Preso dalla voglia di installare un bootsplash decente, ho compilato dapprima il kernel come suggerito nella guida ufficiale Gentoo.

Succede però che quando attivo nel kernel il framebuffer console support (spero di non sbagliare voce, vado a memoria), al successivo riavvio lo schermo non si vede più producendo soltanto righe verdi orizzontali.

Sapete da cosa può essere dovuto??? Preciso che succede nonostante in grub non passi nessuna impostazione video particolare.

Fatemi sapere se vi servono altre info.

Il computer in questione è un Ibm T21 con scheda grafica Savage MX

Kernel 2.6.14-gentoo-r4

----------

## u238

forse la tua scheda video non è supportata...  :Rolling Eyes: 

----------

## fejfbo

Questo penso di escludere perchè all'avvio del livecd la risoluzione è molto migliore (penso 1024x768) che quella che riesco a visualizzare, cioè solo 640x480

----------

## gutter

 *fejfbo wrote:*   

> Questo penso di escludere perchè all'avvio del livecd la risoluzione è molto migliore (penso 1024x768) che quella che riesco a visualizzare, cioè solo 640x480

 

Cominciamo dall'inizio:

che guida stai sequendo?

che driver per il fb stai usando?

hai provato a dare un'occhiata alla conf del LiveCD?

----------

## fejfbo

sto seguendo la guida del wiki sul bootsplash.

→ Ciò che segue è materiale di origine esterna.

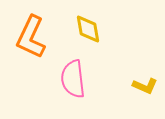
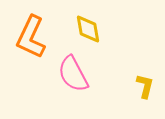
pink semicircle: moved 5 px up; rotated 21 degrees counterclockwise
yellow L-shape: rotated 100 degrees counterclockwise
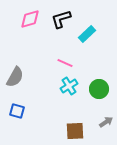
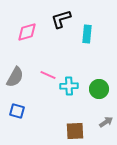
pink diamond: moved 3 px left, 13 px down
cyan rectangle: rotated 42 degrees counterclockwise
pink line: moved 17 px left, 12 px down
cyan cross: rotated 30 degrees clockwise
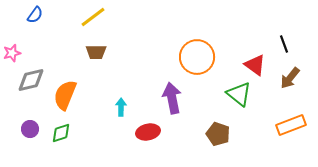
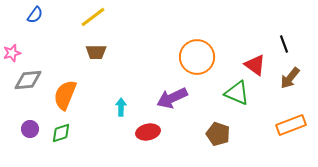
gray diamond: moved 3 px left; rotated 8 degrees clockwise
green triangle: moved 2 px left, 1 px up; rotated 16 degrees counterclockwise
purple arrow: rotated 104 degrees counterclockwise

Kernel compilato con driver vesafb-tng.

Come faccio a dare un'occhiata alla configurazione del livecd? Avevo pensato anche a quello, ma non capisco come fare

----------

## gutter

```
zcat /proc/config.gz
```

  :Wink: 

----------

## fejfbo

Proverò appena torno a casa e vi farò sapere.... Speriamo bene!

----------

## fejfbo

E' possibile far in modo di configurare il kernel esattamente come il livecd? Intendo usando lo stesso file di configurazione, quello suggeritomi da Gutter?

----------

## gutter

 *fejfbo wrote:*   

> E' possibile far in modo di configurare il kernel esattamente come il livecd? Intendo usando lo stesso file di configurazione, quello suggeritomi da Gutter?

 

Se cerchi nella documentazione dovresti trovare come usare il kernel del liveCD per il tuo sistema.

----------

## ercoppa

Aiuto sto impazzendo!!!!!!!!!! Ho amd64 e come al solito il kernel è diverso da quello x86 (vedere ati & kernel), leggendo su questo forum ho deciso di mettere sulla mia bella gentoo gensplash seguendo la guida http://gentoo-wiki.com/HOWTO_fbsplash vi espongo i miei dubbi e problemi:

- nel mio kernel linux-2.6.14-gentoo-r2 e linux-2.6.12-gentoo-r10 entrambi presi da gentoo-sources manca la voce per inserire il supporto a vesafb-tng:

<*>   VESA VGA graphics support

         VESA driver type (vesafb-tng) <<<<<<<<<<<<------ NON C'E'

         VESA driver type (vesafb)  --->

Quindi posso usare solo vesafb

Volendo usare il supporto per la mia scheda video ho varie voci:

                         < > ATI Radeon display support (Old driver)                                 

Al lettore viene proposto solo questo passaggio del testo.